Abraham Polonsky, featured director in PFA's recent Hollywood and the Cold War series, made his directorial comeback after 20-odd years of blacklisting with this 1969 feature for which he also wrote the screenplay. On the film's release, Variety's reviewer felt that Willie Boy “may be one of the great U.S. films, and surely the most radical in its vision.” Time magazine called it “an intense document of racial persecution that stands as one of the finest films of the year.” Convincing the studio of the desirability of Polonsky as director of such a film was no easy task; however Pierre Rissient's re-introduction of the 1948 Force of Evil in Paris to rave reviews aided Polonsky's case here.
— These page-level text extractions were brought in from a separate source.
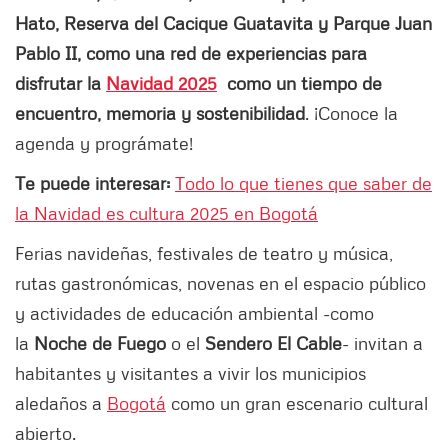
Hato, Reserva del Cacique Guatavita y Parque Juan
Pablo II, como una red de experiencias para
disfrutar la
Navidad 2025
como un tiempo de
encuentro, memoria y sostenibilidad
. ¡Conoce la
agenda y prográmate!
Te puede interesar:
Todo lo que tienes que saber de
la Navidad es cultura 2025 en Bogotá
Ferias navideñas, festivales de teatro y música,
rutas gastronómicas, novenas en el espacio público
y actividades de educación ambiental -como
la
Noche de Fuego
o el
Sendero El Cable
- invitan a
habitantes y visitantes a vivir los municipios
aledaños a
Bogotá
como un gran escenario cultural
abierto.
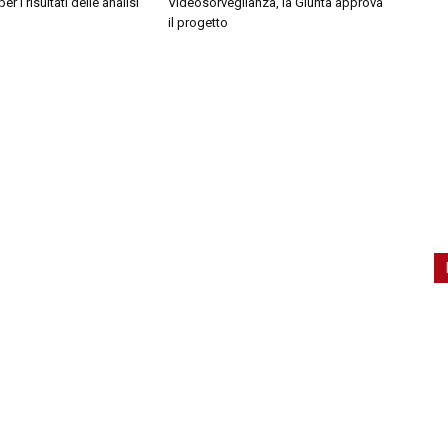
er i risultati delle analisi
Videosorveglianza, la Giunta approva
il progetto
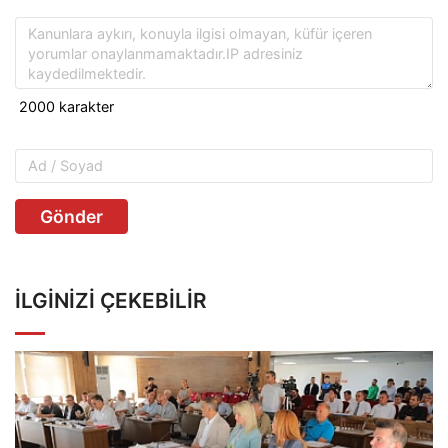
Gönder
İLGINIZI ÇEKEBILIR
The story is based on a real incident in which a Paiute Indian named Willie shot the father of his girlfriend and the two were forced to go into hiding in the Mohave Desert--forced not by Indian custom but by a white community looking for an anti-cause cèlébre and a scapegoat. Robert Blake as Willie and Robert Redford as the deputy sheriff who tracks him down turn in excellent performances in a film that concentrates less on character than on its very modern treatment of an uncompromising message. (Variety noted, “Tell Them Willie Boy Is Here is fully as complex as any film by Antonioni, Bergman or Bresson... It will need heavy and enthusiastic comprehension and support by critics...”).
Tell Them Willie Boy Is Here is only the second film Polonsky directed; he wrote numerous scripts under pseudonyms during the blacklist period, which extended for him much longer than for many others. For him, the film sums up his years of loneliness. “Hell,” he says (in Time), “this isn't a movie about Indians. It's about me.”